» Task requirements
Set down exactly the lines of the listing below that begin at the one containing "is (1568, 786)." and end at the last line, both included.

================

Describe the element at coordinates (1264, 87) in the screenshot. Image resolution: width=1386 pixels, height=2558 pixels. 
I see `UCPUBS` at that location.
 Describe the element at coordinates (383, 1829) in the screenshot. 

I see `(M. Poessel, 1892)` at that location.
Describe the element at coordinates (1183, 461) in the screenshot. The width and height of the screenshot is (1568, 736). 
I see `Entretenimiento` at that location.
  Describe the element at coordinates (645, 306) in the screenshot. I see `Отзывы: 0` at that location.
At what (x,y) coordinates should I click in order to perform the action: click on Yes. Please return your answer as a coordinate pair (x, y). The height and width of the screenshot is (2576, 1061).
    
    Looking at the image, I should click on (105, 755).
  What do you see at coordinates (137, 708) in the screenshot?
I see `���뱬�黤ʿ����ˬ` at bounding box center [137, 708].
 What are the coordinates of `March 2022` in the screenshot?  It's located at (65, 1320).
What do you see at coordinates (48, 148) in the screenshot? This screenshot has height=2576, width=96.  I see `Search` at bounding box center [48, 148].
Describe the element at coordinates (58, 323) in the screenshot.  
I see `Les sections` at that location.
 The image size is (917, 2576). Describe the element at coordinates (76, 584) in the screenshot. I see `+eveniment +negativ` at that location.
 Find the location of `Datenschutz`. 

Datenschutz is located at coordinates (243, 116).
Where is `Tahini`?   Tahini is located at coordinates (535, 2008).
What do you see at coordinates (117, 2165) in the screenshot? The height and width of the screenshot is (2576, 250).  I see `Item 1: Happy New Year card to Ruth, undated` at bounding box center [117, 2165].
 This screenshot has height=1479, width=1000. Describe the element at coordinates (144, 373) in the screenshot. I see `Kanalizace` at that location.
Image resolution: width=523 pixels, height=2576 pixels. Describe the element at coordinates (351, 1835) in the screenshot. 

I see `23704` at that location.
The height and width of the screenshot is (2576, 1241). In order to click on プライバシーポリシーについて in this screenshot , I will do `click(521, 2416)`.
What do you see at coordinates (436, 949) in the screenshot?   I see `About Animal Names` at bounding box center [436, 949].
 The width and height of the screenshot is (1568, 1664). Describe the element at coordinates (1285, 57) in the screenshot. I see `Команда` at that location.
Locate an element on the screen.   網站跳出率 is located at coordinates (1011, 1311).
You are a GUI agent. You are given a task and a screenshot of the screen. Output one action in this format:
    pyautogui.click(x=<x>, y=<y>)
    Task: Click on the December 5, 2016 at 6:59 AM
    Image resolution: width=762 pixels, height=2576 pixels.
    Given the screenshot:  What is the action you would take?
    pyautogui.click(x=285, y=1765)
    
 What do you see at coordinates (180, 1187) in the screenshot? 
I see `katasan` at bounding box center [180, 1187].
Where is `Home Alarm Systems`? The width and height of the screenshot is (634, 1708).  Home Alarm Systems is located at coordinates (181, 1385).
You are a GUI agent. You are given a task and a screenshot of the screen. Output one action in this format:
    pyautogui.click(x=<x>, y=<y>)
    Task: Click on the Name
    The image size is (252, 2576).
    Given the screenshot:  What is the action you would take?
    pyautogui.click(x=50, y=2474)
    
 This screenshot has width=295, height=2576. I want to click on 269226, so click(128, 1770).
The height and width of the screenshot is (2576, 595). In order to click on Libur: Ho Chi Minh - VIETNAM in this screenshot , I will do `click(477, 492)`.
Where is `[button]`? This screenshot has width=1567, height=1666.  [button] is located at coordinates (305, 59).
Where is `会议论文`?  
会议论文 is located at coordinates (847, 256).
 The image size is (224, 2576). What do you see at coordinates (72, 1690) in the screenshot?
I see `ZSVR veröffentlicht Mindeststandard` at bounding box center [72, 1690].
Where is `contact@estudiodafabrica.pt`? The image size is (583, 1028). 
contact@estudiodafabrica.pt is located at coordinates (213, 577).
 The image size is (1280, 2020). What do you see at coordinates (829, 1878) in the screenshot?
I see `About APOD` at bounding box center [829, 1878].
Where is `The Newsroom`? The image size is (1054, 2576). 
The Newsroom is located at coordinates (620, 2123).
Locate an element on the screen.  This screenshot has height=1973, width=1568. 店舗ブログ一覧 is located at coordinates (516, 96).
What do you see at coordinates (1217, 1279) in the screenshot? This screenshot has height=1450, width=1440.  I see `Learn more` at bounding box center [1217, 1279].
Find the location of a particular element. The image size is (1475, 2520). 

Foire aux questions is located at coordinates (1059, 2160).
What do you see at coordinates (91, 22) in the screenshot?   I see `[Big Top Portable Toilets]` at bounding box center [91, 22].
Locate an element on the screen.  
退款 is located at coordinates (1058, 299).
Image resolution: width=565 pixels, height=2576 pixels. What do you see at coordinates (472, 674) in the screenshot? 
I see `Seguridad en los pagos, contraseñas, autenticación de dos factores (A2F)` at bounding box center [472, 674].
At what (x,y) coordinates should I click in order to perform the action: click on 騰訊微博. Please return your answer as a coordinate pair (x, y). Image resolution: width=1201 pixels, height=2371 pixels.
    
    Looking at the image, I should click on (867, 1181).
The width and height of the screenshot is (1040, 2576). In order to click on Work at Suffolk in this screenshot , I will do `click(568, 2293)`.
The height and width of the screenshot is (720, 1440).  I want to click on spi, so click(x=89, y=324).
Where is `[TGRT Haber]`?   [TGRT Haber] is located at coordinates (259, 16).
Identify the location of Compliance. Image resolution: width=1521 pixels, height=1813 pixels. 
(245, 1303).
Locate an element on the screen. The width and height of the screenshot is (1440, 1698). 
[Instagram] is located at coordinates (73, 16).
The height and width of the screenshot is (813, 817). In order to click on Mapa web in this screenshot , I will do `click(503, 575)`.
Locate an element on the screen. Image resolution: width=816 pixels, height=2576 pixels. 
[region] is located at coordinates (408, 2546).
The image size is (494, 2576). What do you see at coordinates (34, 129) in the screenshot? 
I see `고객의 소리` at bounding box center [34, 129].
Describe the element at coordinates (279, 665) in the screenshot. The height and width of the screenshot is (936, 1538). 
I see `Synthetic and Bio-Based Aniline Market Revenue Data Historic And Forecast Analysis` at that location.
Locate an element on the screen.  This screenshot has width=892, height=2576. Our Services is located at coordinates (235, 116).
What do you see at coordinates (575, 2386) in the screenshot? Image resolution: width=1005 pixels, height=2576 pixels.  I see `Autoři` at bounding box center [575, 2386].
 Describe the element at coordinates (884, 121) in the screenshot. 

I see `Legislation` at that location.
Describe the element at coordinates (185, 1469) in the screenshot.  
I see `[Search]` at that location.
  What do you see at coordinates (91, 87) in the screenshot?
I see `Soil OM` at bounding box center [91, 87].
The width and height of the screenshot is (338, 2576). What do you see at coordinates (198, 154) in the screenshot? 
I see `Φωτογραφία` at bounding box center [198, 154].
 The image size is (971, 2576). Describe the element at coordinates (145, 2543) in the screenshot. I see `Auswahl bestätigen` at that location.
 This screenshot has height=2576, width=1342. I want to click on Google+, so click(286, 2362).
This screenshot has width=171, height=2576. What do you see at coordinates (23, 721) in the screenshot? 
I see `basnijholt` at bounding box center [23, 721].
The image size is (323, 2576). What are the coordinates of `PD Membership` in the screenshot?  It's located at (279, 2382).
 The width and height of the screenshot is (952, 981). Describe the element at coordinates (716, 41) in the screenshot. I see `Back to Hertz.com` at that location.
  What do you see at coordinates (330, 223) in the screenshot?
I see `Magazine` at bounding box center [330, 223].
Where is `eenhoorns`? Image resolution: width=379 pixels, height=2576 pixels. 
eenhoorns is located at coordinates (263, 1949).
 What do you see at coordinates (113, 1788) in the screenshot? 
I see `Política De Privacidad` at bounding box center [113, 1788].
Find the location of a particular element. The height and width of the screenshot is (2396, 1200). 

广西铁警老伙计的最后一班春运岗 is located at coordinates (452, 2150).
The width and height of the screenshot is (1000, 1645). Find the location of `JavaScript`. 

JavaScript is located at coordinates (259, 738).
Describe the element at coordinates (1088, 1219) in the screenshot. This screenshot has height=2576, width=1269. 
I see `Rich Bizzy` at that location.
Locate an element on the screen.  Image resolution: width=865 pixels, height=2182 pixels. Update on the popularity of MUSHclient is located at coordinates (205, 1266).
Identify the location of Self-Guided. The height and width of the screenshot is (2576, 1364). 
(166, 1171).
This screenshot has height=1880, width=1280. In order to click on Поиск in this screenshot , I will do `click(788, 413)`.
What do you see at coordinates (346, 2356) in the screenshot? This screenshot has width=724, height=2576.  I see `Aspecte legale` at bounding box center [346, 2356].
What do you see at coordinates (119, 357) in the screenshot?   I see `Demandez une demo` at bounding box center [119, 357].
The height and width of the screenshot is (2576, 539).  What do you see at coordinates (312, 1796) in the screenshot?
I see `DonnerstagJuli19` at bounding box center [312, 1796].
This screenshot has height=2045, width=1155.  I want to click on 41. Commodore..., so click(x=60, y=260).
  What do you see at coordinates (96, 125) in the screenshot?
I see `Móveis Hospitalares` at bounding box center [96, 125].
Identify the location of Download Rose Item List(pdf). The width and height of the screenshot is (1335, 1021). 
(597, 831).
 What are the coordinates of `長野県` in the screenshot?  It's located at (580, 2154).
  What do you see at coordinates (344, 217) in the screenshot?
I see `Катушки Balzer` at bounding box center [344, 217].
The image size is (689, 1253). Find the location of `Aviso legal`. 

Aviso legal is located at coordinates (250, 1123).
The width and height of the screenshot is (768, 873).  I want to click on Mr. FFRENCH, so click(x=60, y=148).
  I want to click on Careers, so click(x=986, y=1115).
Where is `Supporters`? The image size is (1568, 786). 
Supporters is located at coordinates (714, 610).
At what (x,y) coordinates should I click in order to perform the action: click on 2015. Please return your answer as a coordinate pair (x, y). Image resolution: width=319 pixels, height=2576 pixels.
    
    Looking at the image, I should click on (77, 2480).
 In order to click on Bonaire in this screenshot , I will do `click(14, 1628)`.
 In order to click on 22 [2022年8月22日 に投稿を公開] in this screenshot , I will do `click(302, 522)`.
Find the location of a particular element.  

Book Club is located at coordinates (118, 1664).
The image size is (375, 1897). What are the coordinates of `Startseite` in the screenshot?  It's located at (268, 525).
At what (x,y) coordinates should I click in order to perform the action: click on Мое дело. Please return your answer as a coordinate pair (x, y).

================

» Response area
Where is `Supporters`? The image size is (1568, 786). 
Supporters is located at coordinates (714, 610).
At what (x,y) coordinates should I click in order to perform the action: click on 2015. Please return your answer as a coordinate pair (x, y). Image resolution: width=319 pixels, height=2576 pixels.
    
    Looking at the image, I should click on (77, 2480).
 In order to click on Bonaire in this screenshot , I will do `click(14, 1628)`.
 In order to click on 22 [2022年8月22日 に投稿を公開] in this screenshot , I will do `click(302, 522)`.
Find the location of a particular element.  

Book Club is located at coordinates (118, 1664).
The image size is (375, 1897). What are the coordinates of `Startseite` in the screenshot?  It's located at (268, 525).
At what (x,y) coordinates should I click in order to perform the action: click on Мое дело. Please return your answer as a coordinate pair (x, y).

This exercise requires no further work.